Il fatto che poi i giovani non si sposino e non facciano figli è il segnale del fatto che si tende a pensare al presente, a godere della rendita ottenuta magari grazie al sudore di altre persone, senza sentire la necessità di fare qualcosa per il futuro perché non c’è nulla che sproni a farlo. Non ditemi che oggi i giovani non si sposano per motivi economici, perche solo 50 anni fa ci si sposava anche se si era molto più poveri di adesso e la natalità era più alta.
Certo, ci sia accontentava del necessario e l’impegno del mantenere una famiglia stimolava i coniugi ad aumentare la loro capacità di trovare nuove fonti di guadagno o di evitare le spese inutili, scegliendo di risparmiare. Così abbiamo costruito un Paese che da Terzo mondo è diventata una delle potenze economiche mondiali. Se il “carpe diem” diventa il fine della vita è anche la fine di una civiltà. Questo è il fattore originale che ha portato a questa crisi economica e a un ulteriore impoverimento delle fasce più deboli.

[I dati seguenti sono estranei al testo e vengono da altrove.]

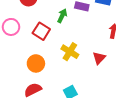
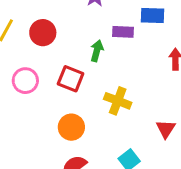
red triangle: (99, 58) -> (166, 129), moved

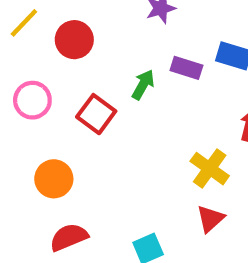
yellow cross: (118, 101) -> (210, 169), moved
orange circle: (71, 127) -> (54, 179), moved

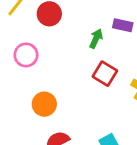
red square: (96, 114) -> (105, 74), moved

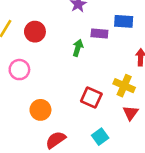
red square: (105, 74) -> (91, 97), moved

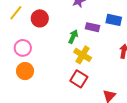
yellow cross: (124, 86) -> (83, 55), moved
orange circle: (40, 110) -> (25, 71), moved

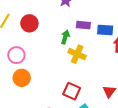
blue rectangle: (114, 20) -> (105, 30), moved
red square: (79, 79) -> (72, 91), moved

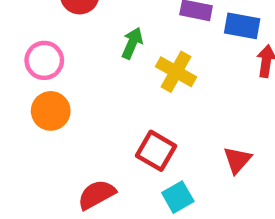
green arrow: (65, 37) -> (132, 43), moved

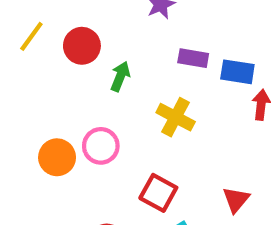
green arrow: (132, 43) -> (120, 76), moved
pink circle: (44, 60) -> (101, 146), moved

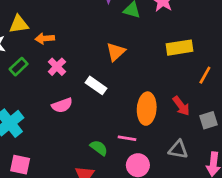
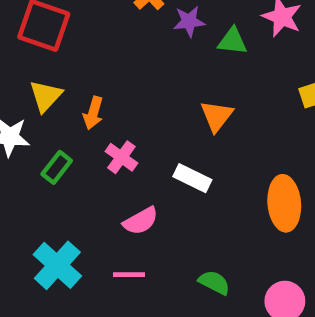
yellow triangle: (19, 24) -> (46, 96), turned -30
orange arrow: (45, 38) -> (93, 113), turned -60
pink line: (127, 138) -> (129, 275), moved

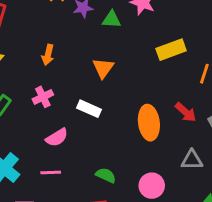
orange arrow: (93, 113) -> (48, 55), moved
pink cross: (121, 157) -> (43, 97), turned 30

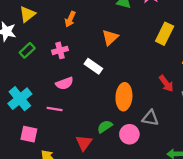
yellow rectangle: (171, 50) -> (165, 34), turned -55
orange ellipse: (149, 123) -> (124, 97), moved
gray triangle: (192, 160) -> (150, 118), moved
green semicircle: (106, 175) -> (105, 127), moved, turned -70

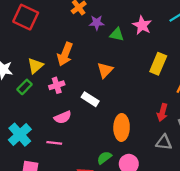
yellow triangle: (27, 14) -> (35, 66), moved
orange arrow: (70, 19) -> (65, 54), size x1.5
red arrow: (166, 84) -> (162, 112), turned 56
gray triangle: (150, 118) -> (164, 142), moved

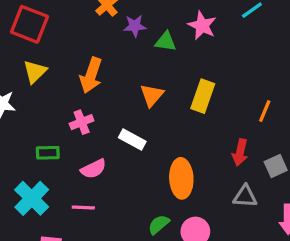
yellow rectangle: (158, 64) -> (203, 96), moved
yellow triangle: (35, 66) -> (35, 72), moved
green rectangle: (25, 87) -> (48, 153), moved, turned 48

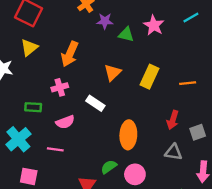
orange line: (265, 111) -> (188, 83), moved, turned 56

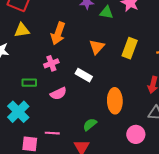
yellow triangle: (29, 47) -> (22, 30), turned 35
pink line: (55, 149) -> (52, 133), moved
green semicircle: (109, 167) -> (90, 124), moved
pink circle: (135, 174) -> (136, 134), moved

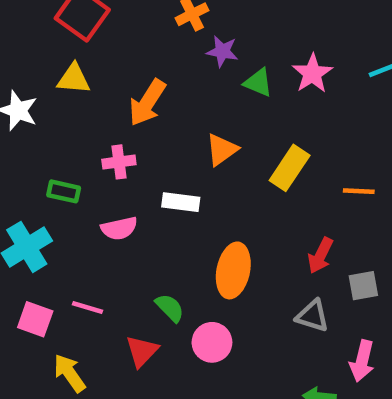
white rectangle: (84, 75) -> (181, 202), turned -35
green semicircle: (90, 124) -> (170, 308), turned 72
pink circle: (136, 134) -> (212, 342), moved

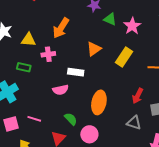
pink star: (312, 73) -> (132, 26), moved
yellow triangle: (74, 79) -> (28, 40), moved
pink semicircle: (119, 228) -> (61, 90), moved
pink square: (35, 319) -> (11, 124), turned -35

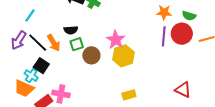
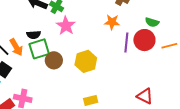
orange star: (164, 12) -> (112, 22), moved
pink star: (116, 40) -> (66, 26), moved
green square: (77, 44) -> (39, 49), size x1.5

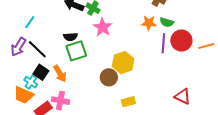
green semicircle: (152, 22) -> (167, 22), moved
orange arrow: (16, 47) -> (60, 74), moved
brown circle: (54, 60) -> (109, 77), moved

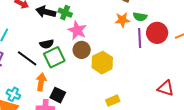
black line: (37, 49) -> (27, 58), moved
black square: (41, 72) -> (58, 95), moved
orange arrow: (60, 74) -> (41, 82), turned -132
brown circle: (109, 77) -> (82, 50), moved

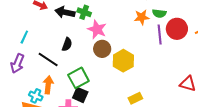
black semicircle: (47, 44) -> (67, 44), turned -56
green square: (54, 57) -> (78, 78), moved
orange arrow: (41, 82) -> (48, 85), moved

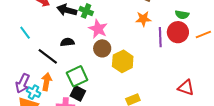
green semicircle: (159, 13) -> (182, 15), moved
cyan line: (24, 37) -> (25, 33), turned -64
black semicircle: (67, 44) -> (67, 42), turned -120
purple arrow: (17, 63) -> (23, 83), moved

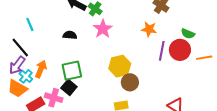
cyan line: (25, 33) -> (30, 24), moved
brown circle: (102, 48) -> (130, 82), moved
black line: (48, 56) -> (20, 47), moved

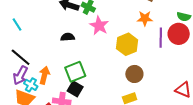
cyan line: (30, 24) -> (17, 24), moved
yellow hexagon: (120, 66) -> (127, 44), moved

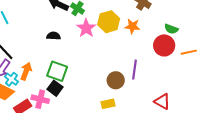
purple line: (161, 38) -> (134, 70), moved
yellow hexagon: (127, 44) -> (109, 22), moved
green square: (75, 72) -> (57, 71), turned 35

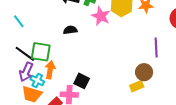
green square: (57, 71) -> (41, 52), moved
brown circle: (116, 80) -> (144, 72), moved

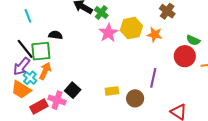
black semicircle: (70, 30) -> (55, 35), moved
green square: (41, 52) -> (41, 51), turned -30
yellow rectangle: (137, 86) -> (112, 91), moved

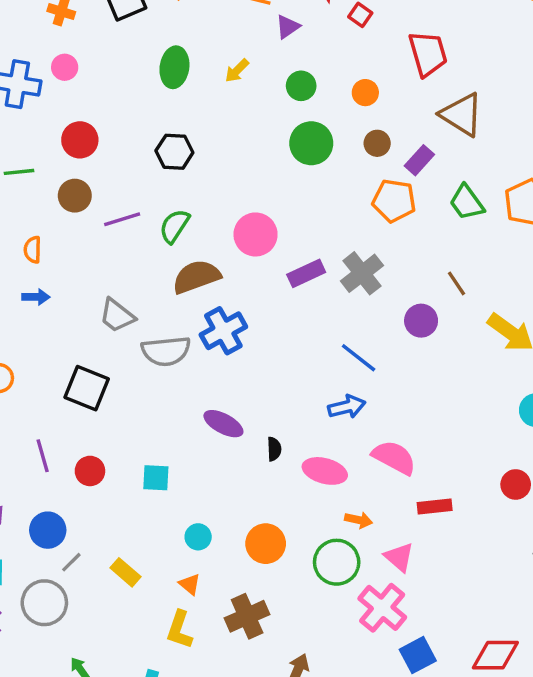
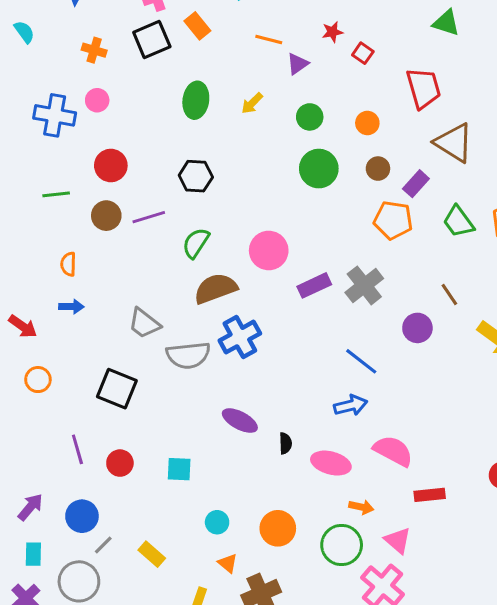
purple line: (122, 219) -> (149, 217), moved
orange triangle: (190, 584) -> (228, 563), moved

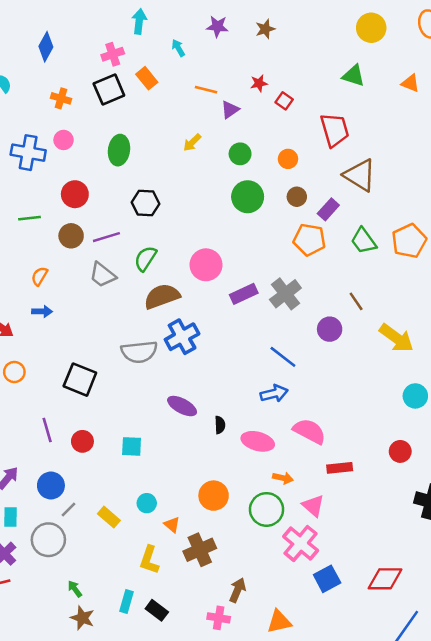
green ellipse: (196, 100) -> (119, 150), moved
orange semicircle: (68, 264) -> (40, 276), turned 30
gray trapezoid: (144, 323) -> (103, 275), moved
cyan circle: (217, 522) -> (147, 503), moved

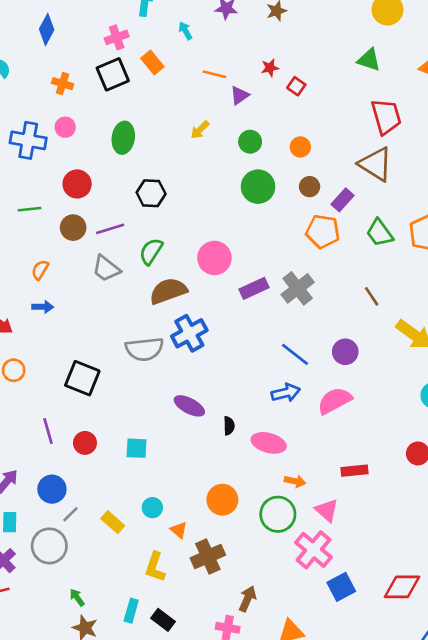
red trapezoid: (335, 130) -> (386, 117), moved
purple circle: (330, 329) -> (345, 352), moved
pink semicircle: (309, 431) -> (335, 401), moved, turned -56

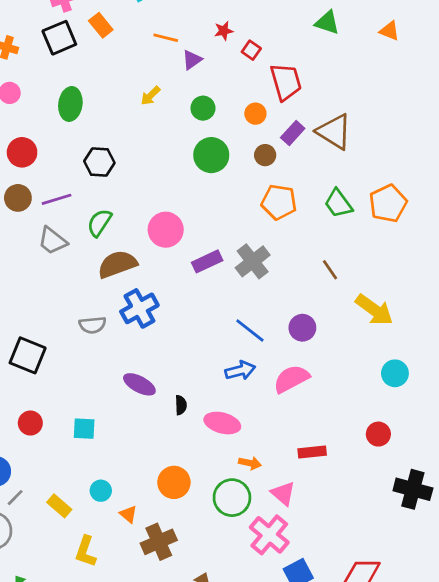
red trapezoid: (386, 117) -> (286, 82), moved
purple rectangle: (343, 200) -> (293, 133), moved
gray semicircle: (144, 349) -> (92, 325), size x0.7
yellow L-shape: (155, 567) -> (86, 551), moved

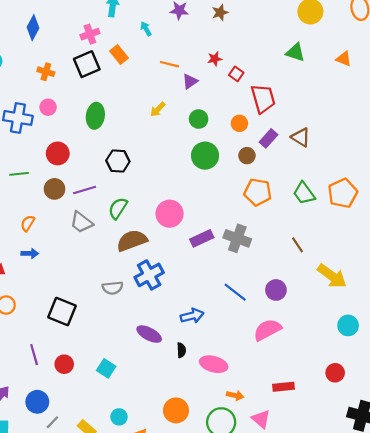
brown triangle: (334, 132) -> (301, 137), size x0.7
gray cross: (253, 261) -> (237, 238), turned -32
blue arrow: (240, 371) -> (192, 316), moved
cyan square: (84, 429) -> (106, 368), turned 30

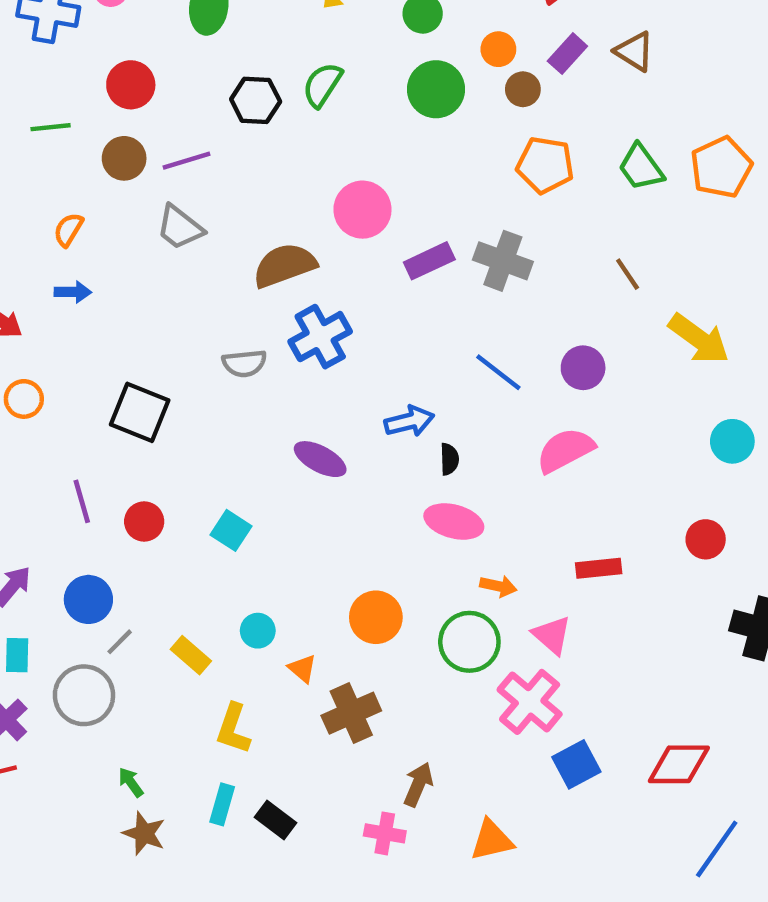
orange circle: (239, 123) -> (498, 49), moved
green semicircle: (118, 208) -> (322, 85), moved
black semicircle: (181, 350) -> (449, 459), moved

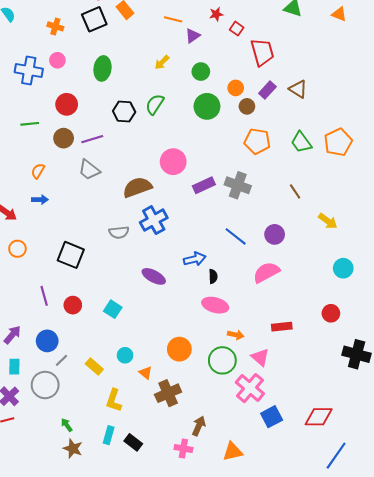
yellow arrow: (699, 339) -> (328, 221), size x0.7

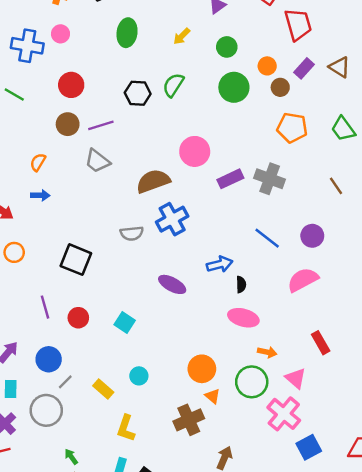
green ellipse: (102, 68) -> (127, 33), moved
green line: (30, 124) -> (14, 94), moved, turned 36
red rectangle: (282, 327) -> (321, 343), turned 66
orange triangle: (146, 373) -> (213, 396), moved

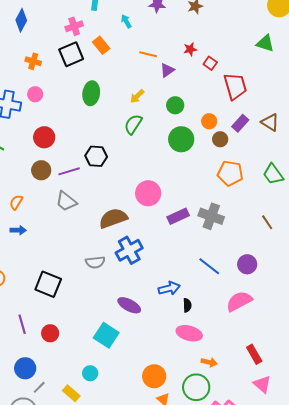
green semicircle: (173, 85) -> (133, 124), moved
black hexagon: (138, 93) -> (96, 156), moved
cyan square: (125, 322) -> (106, 335), moved, size x1.4
cyan circle: (139, 376) -> (90, 373), moved
pink triangle: (296, 378) -> (262, 384), moved

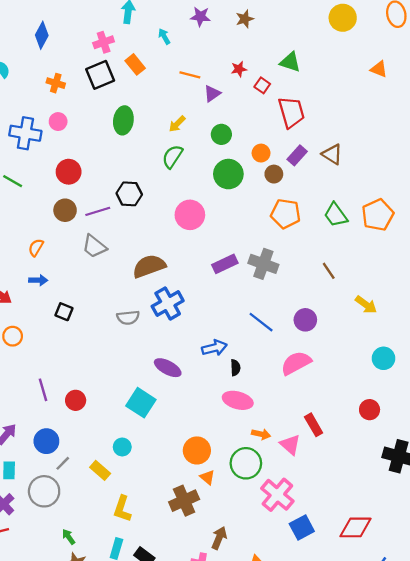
green triangle: (265, 43) -> (290, 62), moved
pink circle: (148, 193) -> (190, 215), moved
black square: (48, 284) -> (64, 312), moved, size x0.6
pink triangle: (262, 384) -> (290, 445), moved

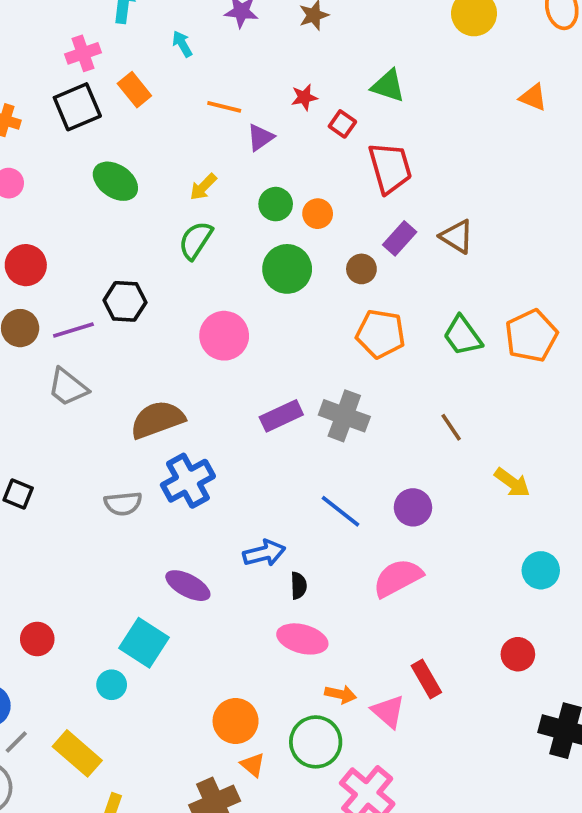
green ellipse: (123, 120) -> (115, 181), turned -64
orange circle: (261, 153) -> (318, 214), moved
cyan circle: (122, 447) -> (112, 685), moved
yellow rectangle: (100, 470) -> (77, 753), size x1.4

Ritiene che queste statistiche documentino l’importanza di non bloccare gli aiuti dell’Unione europea al Pead?
Sicuramente se scendono i consumi come segnale di una minore capacità di acquisto, questo incide ancora di più per chi già aveva poco da spendere. Ma l’aiuto alimentare è indispensabile. Non sono mai esistite società dove non ci siano stati mendicanti, mentre sono esistite società dove nessuno se ne occupava. Dal cristianesimo in poi l’accoglienza alla mensa è stato un modo per testimoniare una civiltà nuova. Se ora si decide di non occuparsene più è un segnale di inciviltà.
In che modo la politica può e deve intervenire, in un’ottica sussidiaria, per evitare che le famiglie italiane ed europee cadano sotto la soglia di povertà alimentare?
Innanzitutto preoccupandosi di investire nello sviluppo e recuperando risorse dal taglio delle rendite. Occorre inoltre ridurre la burocrazia, altra fonte di rendita, selezionare le eccellenze e sostenerle economicamente o con evidenti vantaggi fiscali. Questo vale anche per le realtà non profit. È venuto il momento di sostenere davvero chi dimostra di saper moltiplicare a favore del bene comune gli aiuti ricevuti. E di tagliare i contributi a chi al contrario pretende di essere mantenuto dalla Stato.
La tendenza italiana registrata dai dati Cia è analoga a quanto sta avvenendo in altri Paesi europei?
Sicuramente in Paesi come Francia e Germania o nei Paesi del Nord Europa le politiche a favore della famiglia sono molto più avanzate ed economicamente vantaggiose. E in questa crisi rappresentano un importante sostegno per le fasce deboli. Mentre i Paesi dell’Est sono ancora troppo instabili e giovani per poter essere confrontabili con le Nazioni della vecchia Europa come l’Italia.